The graphic demonstration can be seen on wiki.

the compromised test

Since $\alpha$ and $\beta$ are counter-parts, we usually can't minimize them simultaneously. So we have a compromise that the type I error (significance level) of the test statistic has an up limit $\alpha_{0}$ while the power $1 - \beta_{0}$ is maximized.

In order to find such a test statistic, we consider a set of the rejection probability functions $\phi(x)$ represents the probability of rejecting the null hypothesis $H_{0}$ given the data $x$,

\[ \phi(x) = \begin{cases} 1, \ & x \in \mathcal{R} \\ 0, \ & x \in \mathcal{\bar{R}} \end{cases} \] Thus type I error can be interpreted as the expectation of $\phi(x)$ under the null hypothesis $H_{0}$ and power as the expectation of $\phi(x)$ under the alternative hypothesis $H_{1}$,

\[ \begin{aligned} \alpha &= E_{H_{0}} [ \phi(x) ] = \int_{\mathcal{R}} f(x|H_{0}) \ dx \\ 1 - \beta &= E_{H_{1}} [ \phi(x) ] = \int_{\mathcal{R}} f(x|H_{1}) \ dx \end{aligned} \]
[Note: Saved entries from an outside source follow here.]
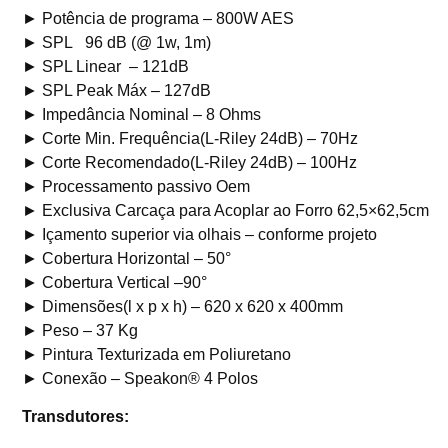
► Potência de programa – 800W AES
► SPL 96 dB (@ 1w, 1m)
► SPL Linear – 121dB
► SPL Peak Máx – 127dB
► Impedância Nominal – 8 Ohms
► Corte Min. Frequência(L-Riley 24dB) – 70Hz
► Corte Recomendado(L-Riley 24dB) – 100Hz
► Processamento passivo Oem
► Exclusiva Carcaça para Acoplar ao Forro 62,5×62,5cm
► Içamento superior via olhais – conforme projeto
► Cobertura Horizontal – 50°
► Cobertura Vertical –90°
► Dimensões(l x p x h) – 620 x 620 x 400mm
► Peso – 37 Kg
► Pintura Texturizada em Poliuretano
► Conexão – Speakon® 4 Polos
Transdutores:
Different test statistic functions $\lambda(x)$ may have different rejection region $\mathcal{R}$, hence defining level and power of the test. Then the question is to find a suitable rejection region $\mathcal{R}$ where $x$ satisfy,

\[ \begin{aligned} \text{maximize } &\int_{\mathcal{R}} f(x | H_{1}) \ dx = 1 - \beta_{0} \\ \text{ s.t. } &\int_{\mathcal{R}} f(x | H_{0}) \ dx \leq \alpha_{0} \end{aligned} \]

It's equivalent to following states,

\[ \begin{array}{ll} (a) & E_{H_{0}}[ \phi(x) ] = \alpha_{0} \\ (b) & \phi(x) = \begin{cases} 1, \ & x \in \mathcal{R} = \{ x : \frac{f(x|H_{0})}{f(x|H_{1})} \lt k \} \\ \gamma, \ & x \in \{ x : \frac{f(x|H_{0})}{f(x|H_{1})} = k \} \\ 0, \ & x \in \mathcal{\bar{R}} = \{ x : \frac{f(x|H_{0})}{f(x|H_{1})} \gt k \} \end{cases} \end{array} \]

where $\gamma$ is the reject probability when the likelihood ratio $\frac{f(x|H_{0})}{f(x|H_{1})}$ equals $k$ and is chosen to satisfy the state (a).

Sufficiency:

If $\phi(x)$ satisfies state (a) and (b), then it is most powerful over other test statistics at the significance level $\alpha_{0}$.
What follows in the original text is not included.